Another Word For It Patrick Durusau on Topic Maps and Semantic Diversity

October 16, 2012

Data Curation in the Networked Humanities [Semantic Curation?]

Filed under: Curation,Humanities,Literature — Patrick Durusau @ 4:29 am

Data Curation in the Networked Humanities by Michael Ullyot.

From the post:

These talks are the first phase of Encoding Shakespeare: my SSHRC-funded project for the next three years. Between now and 2015, I’m working to improve the automated encoding of early modern English texts, to enable text analysis.

This post’s three parts are brought to you by the letter p. First I outline the potential of algorithmic text analysis; then the problem of messy data; and finally the protocols for a networked-humanities data curation system.

This third part is the most tentative, as of this writing; Fall 2012 is about defining my protocols and identifying which tags the most text-analysis engines require for the best results — whatever that entails. (So I welcome your comments and resource links.)

A project that promises to touch on many of the issues in modern digital humanities. Do review and contribute if possible.

I have a lingering uneasiness with the notion of “data curation.” With the data and not curation part.

To say “data curation” implies we can identify the “data” that merits curation.

I don’t doubt we can identify some data that needs curation. The question being is it the only data that merits curation?

We know from the early textual history of the Bible that the text was curated and in that process, variant traditions and entire works were lost.

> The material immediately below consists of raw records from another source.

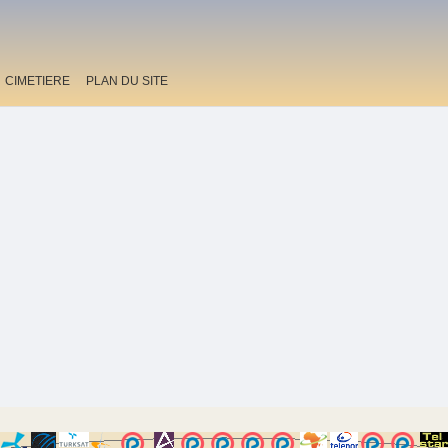
CIMETIERE
PLAN DU SITE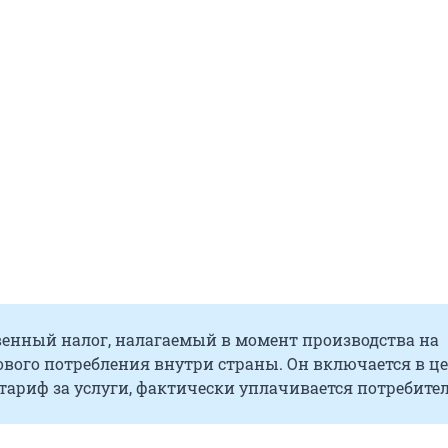
венный налог, налагаемый в момент производства на
вого потребления внутри страны. Он включается в ц
тариф за услуги, фактически уплачивается потребите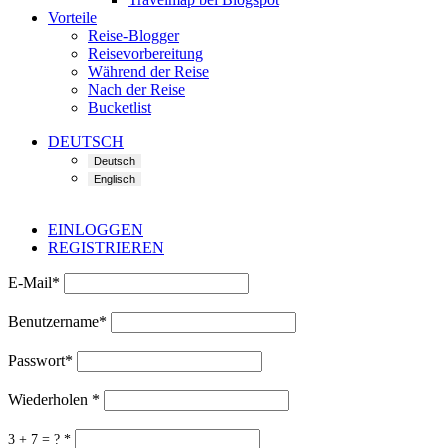
Vorteile
Reise-Blogger
Reisevorbereitung
Während der Reise
Nach der Reise
Bucketlist
DEUTSCH
EINLOGGEN
REGISTRIEREN
E-Mail
*
Benutzername
*
Passwort
*
Wiederholen
*
3 + 7 = ?
*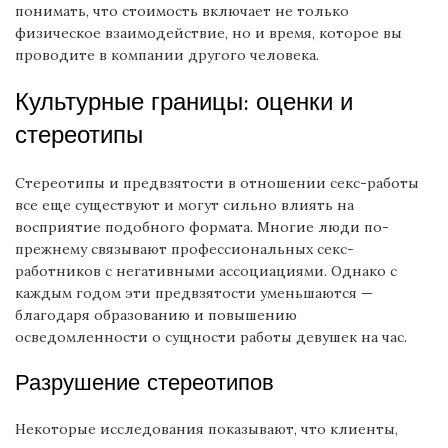
понимать, что стоимость включает не только
физическое взаимодействие, но и время, которое вы
проводите в компании другого человека.
Культурные границы: оценки и
стереотипы
Стереотипы и предвзятости в отношении секс-работы
все еще существуют и могут сильно влиять на
восприятие подобного формата. Многие люди по-
прежнему связывают профессиональных секс-
работников с негативными ассоциациями. Однако с
каждым годом эти предвзятости уменьшаются —
благодаря образованию и повышению
осведомленности о сущности работы девушек на час.
Разрушение стереотипов
Некоторые исследования показывают, что клиенты,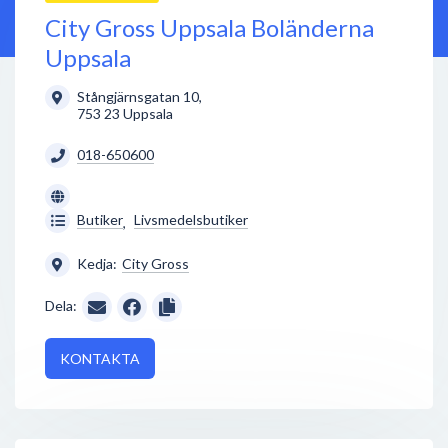
City Gross Uppsala Boländerna
Uppsala
Stångjärnsgatan 10
,
753 23
Uppsala
018-650600
Butiker
Livsmedelsbutiker
,
Kedja:
City Gross
Dela:
KONTAKTA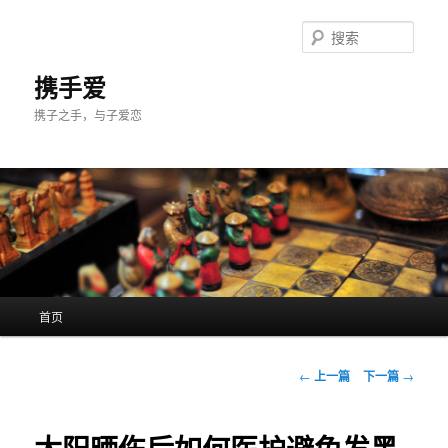
跳
至
搜
主
索
内
携手爱
容
携子之手，与子爱恋
区
域
主
首页
页
文
←
上一篇
下一篇
→
章
导
航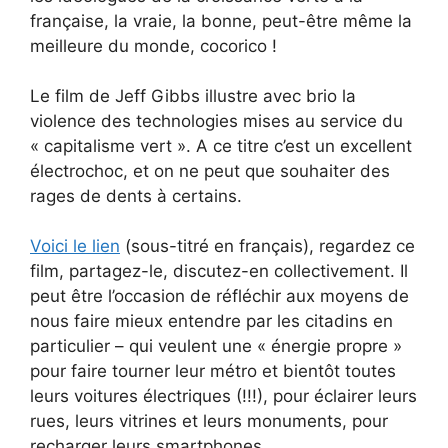
française, la vraie, la bonne, peut-être même la
meilleure du monde, cocorico !
Le film de Jeff Gibbs illustre avec brio la
violence des technologies mises au service du
« capitalisme vert ». A ce titre c’est un excellent
électrochoc, et on ne peut que souhaiter des
rages de dents à certains.
Voici le lien
(sous-titré en français), regardez ce
film, partagez-le, discutez-en collectivement. Il
peut être l’occasion de réfléchir aux moyens de
nous faire mieux entendre par les citadins en
particulier – qui veulent une « énergie propre »
pour faire tourner leur métro et bientôt toutes
leurs voitures électriques (!!!), pour éclairer leurs
rues, leurs vitrines et leurs monuments, pour
recharger leurs smartphones…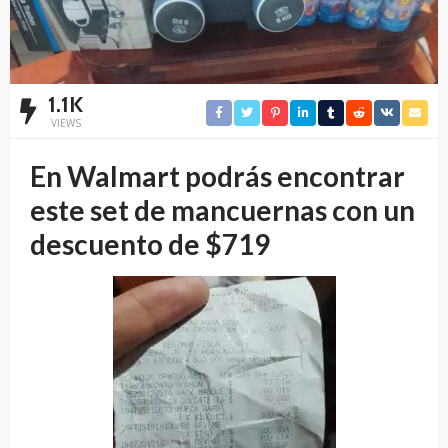
1.1K
VIEWS
En Walmart podrás encontrar
este set de mancuernas con un
descuento de $719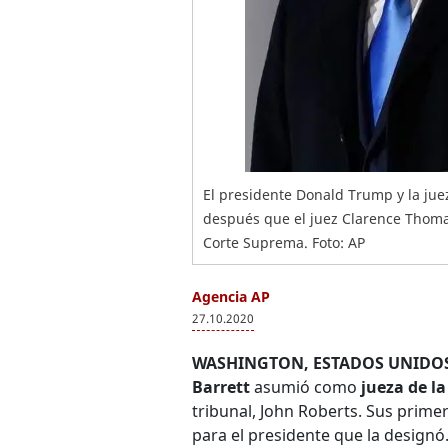
El presidente Donald Trump y la jue
después que el juez Clarence Thomas
Corte Suprema. Foto: AP
Agencia AP
27.10.2020
WASHINGTON, ESTADOS UNIDOS
Barrett
asumió como
jueza de l
tribunal, John Roberts. Sus prime
para el presidente que la designó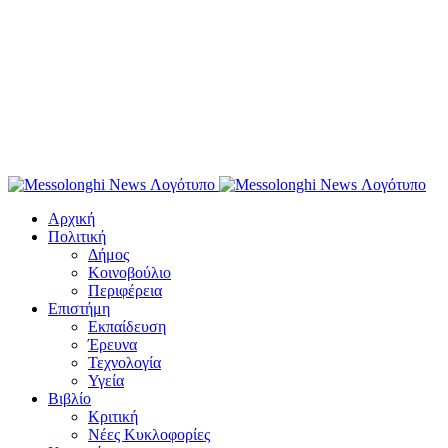
Αρχική
Πολιτική
Δήμος
Κοινοβούλιο
Περιφέρεια
Επιστήμη
Εκπαίδευση
Έρευνα
Τεχνολογία
Υγεία
Βιβλίο
Κριτική
Νέες Κυκλοφορίες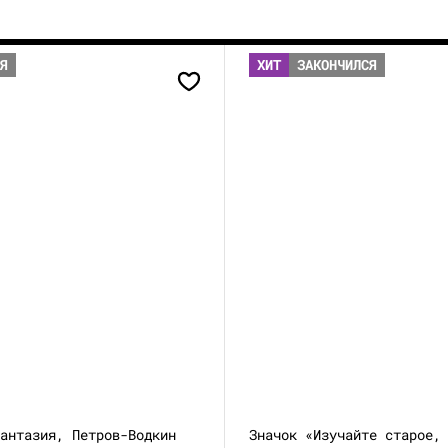
СЯ
ХИТ
ЗАКОНЧИЛСЯ
Фантазия, Петров-Водкин
Значок «Изучайте старое,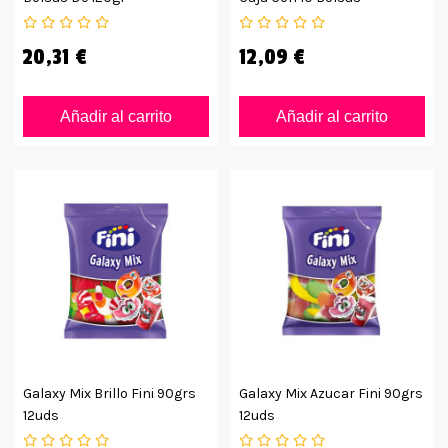
20,31 €
12,09 €
Añadir al carrito
Añadir al carrito
Galaxy Mix Brillo Fini 90grs
Galaxy Mix Azucar Fini 90grs
12uds
12uds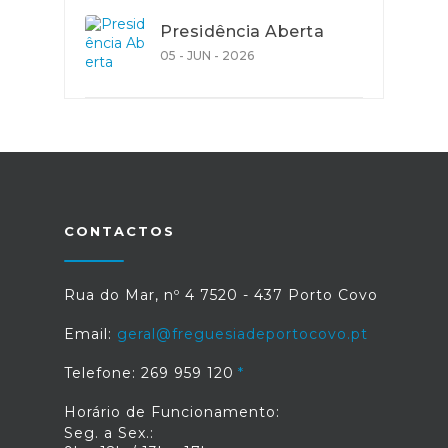
Presidência Aberta
05 - JUN - 2026
CONTACTOS
Rua do Mar, nº 4 7520 - 437 Porto Covo
Email:
geral@freguesiadeportocovo.pt
Telefone: 269 959 120
Horário de Funcionamento:
Seg. a Sex.: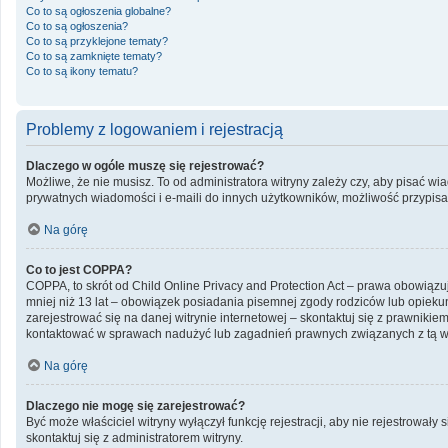
Co to są ogłoszenia globalne?
Co to są ogłoszenia?
Co to są przyklejone tematy?
Co to są zamknięte tematy?
Co to są ikony tematu?
Problemy z logowaniem i rejestracją
Dlaczego w ogóle muszę się rejestrować?
Możliwe, że nie musisz. To od administratora witryny zależy czy, aby pisać wi
prywatnych wiadomości i e-maili do innych użytkowników, możliwość przypisani
Na górę
Co to jest COPPA?
COPPA, to skrót od Child Online Privacy and Protection Act – prawa obowiązu
mniej niż 13 lat – obowiązek posiadania pisemnej zgody rodziców lub opiekun
zarejestrować się na danej witrynie internetowej – skontaktuj się z prawniki
kontaktować w sprawach nadużyć lub zagadnień prawnych związanych z tą wi
Na górę
Dlaczego nie mogę się zarejestrować?
Być może właściciel witryny wyłączył funkcję rejestracji, aby nie rejestrowa
skontaktuj się z administratorem witryny.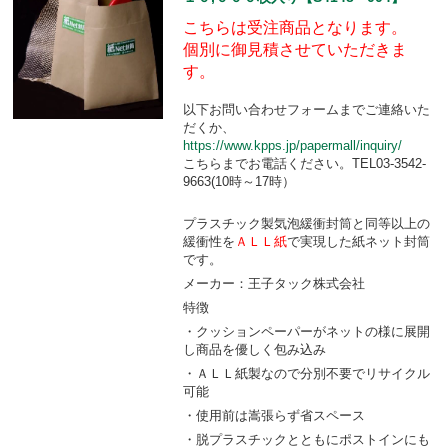
こちらは受注商品となります。
個別に御見積させていただきま
す。
以下お問い合わせフォームまでご連絡いた
だくか、
https://www.kpps.jp/papermall/inquiry/
こちらまでお電話ください。TEL03-3542-
9663(10時～17時）
プラスチック製気泡緩衝封筒と同等以上の
緩衝性を
ＡＬＬ紙
で実現した紙ネット封筒
です。
メーカー：王子タック株式会社
特徴
・クッションペーパーがネットの様に展開
し商品を優しく包み込み
・ＡＬＬ紙製なので分別不要でリサイクル
可能
・使用前は嵩張らず省スペース
・脱プラスチックとともにポストインにも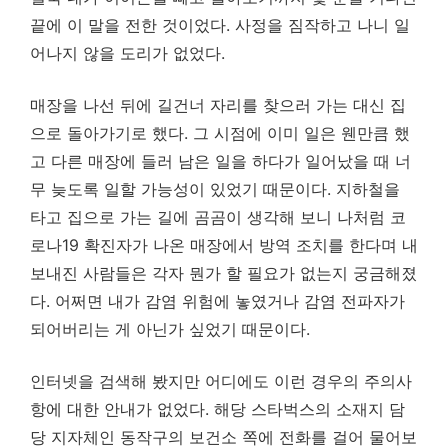
끝에 이 말을 전한 것이었다. 사정을 짐작하고 나니 일
어나지 않을 도리가 없었다.
매장을 나선 뒤에 길건너 자리를 찾으러 가는 대신 집
으로 돌아가기로 했다. 그 시점에 이미 일은 웬만큼 했
고 다른 매장에 들러 남은 일을 하다가 일어났을 때 너
무 늦도록 일할 가능성이 있었기 때문이다. 지하철을
타고 집으로 가는 길에 곰곰이 생각해 보니 나처럼 코
로나19 확진자가 나온 매장에서 방역 조치를 한다며 내
보내진 사람들은 각자 뭔가 할 필요가 없는지 궁금해졌
다. 어쩌면 내가 감염 위험에 놓였거나 감염 전파자가
되어버리는 게 아닌가 싶었기 때문이다.
인터넷을 검색해 봤지만 어디에도 이런 경우의 주의사
항에 대한 안내가 없었다. 해당 스타벅스의 소재지 담
당 지자체인 동작구의 보건소 쪽에 전화를 걸어 물어보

Just my take on it but rather than “data curation,” with the implication of a “correct” text, we need semantic curation.

Semantic curation attempts to preserve the semantics we see in a text, without attempting to find the correct semantics.

July 25, 2012

The Case for Curation: The Relevance of Digest and Citator Results in Westlaw and Lexis

Filed under: Aggregation,Curation,Legal Informatics,LexisNexis,Westlaw — Patrick Durusau @ 6:51 pm

The Case for Curation: The Relevance of Digest and Citator Results in Westlaw and Lexis by Susan Nevelow Mart and Jeffrey Luftig.

Abstract:

Humans and machines are both involved in the creation of legal research resources. For legal information retrieval systems, the human-curated finding aid is being overtaken by the computer algorithm. But human-curated finding aids still exist. One of them is the West Key Number system. The Key Number system’s headnote classification of case law, started back in the nineteenth century, was and is the creation of humans. The retrospective headnote classification of the cases in Lexis’s case databases, started in 1999, was created primarily although not exclusively with computer algorithms. So how do these two very different systems deal with a similar headnote from the same case, when they link the headnote to the digesting and citator functions in their respective databases? This paper continues an investigation into this question, looking at the relevance of results from digest and citator search run on matching headnotes in ninety important federal and state cases, to see how each performs. For digests, where the results are curated – where a human has made a judgment about the meaning of a case and placed it in a classification system – humans still have an advantage. For citators, where algorithm is battling algorithm to find relevant results, it is a matter of the better algorithm winning. But no one algorithm is doing a very good job of finding all the relevant results; the overlap between the two citator systems is not that large. The lesson for researchers: know how your legal research system was created, what involvement, if any, humans had in the curation of the system, and what a researcher can and cannot expect from the system you are using.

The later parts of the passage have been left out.